____ Supplied records

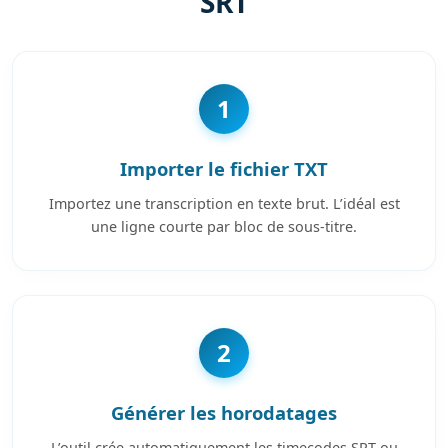
SRT
1
Importer le fichier TXT
Importez une transcription en texte brut. L’idéal est
une ligne courte par bloc de sous-titre.
2
Générer les horodatages
L’outil crée automatiquement les timecodes SRT ou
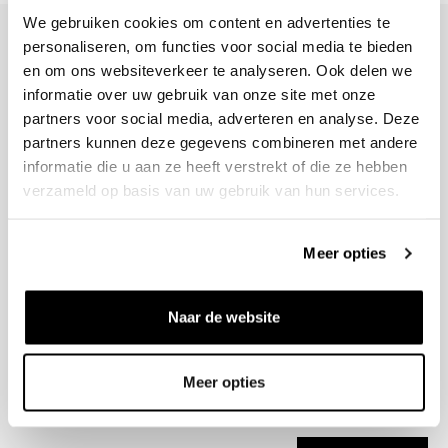
We gebruiken cookies om content en advertenties te
personaliseren, om functies voor social media te bieden
en om ons websiteverkeer te analyseren. Ook delen we
informatie over uw gebruik van onze site met onze
+31 23 205 2006
partners voor social media, adverteren en analyse. Deze
info@bruut.nl
partners kunnen deze gegevens combineren met andere
Contact Formulier
informatie die u aan ze heeft verstrekt of die ze hebben
Open tot 21:00
verzameld op basis van uw gebruik van hun services.
OPENINGSTIJDEN
Meer opties
Helpen
Naar de website
Over ons
Verzending
Meer opties
Nieuwsbrief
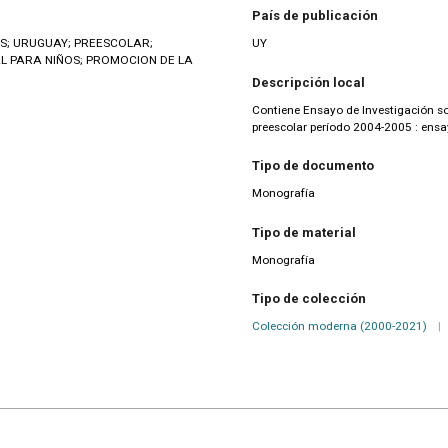
País de publicación
S; URUGUAY; PREESCOLAR;
UY
L PARA NIÑOS; PROMOCION DE LA
Descripción local
Contiene Ensayo de Investigación s
preescolar período 2004-2005 : ens
Tipo de documento
Monografía
Tipo de material
Monografía
Tipo de colección
Colección moderna (2000-2021)
|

________

[Exercise instructions] For each line in the material above that contains the string "partners", make a copy.

[Exercise solution]
partners voor social media, adverteren en analyse. Deze
partners kunnen deze gegevens combineren met andere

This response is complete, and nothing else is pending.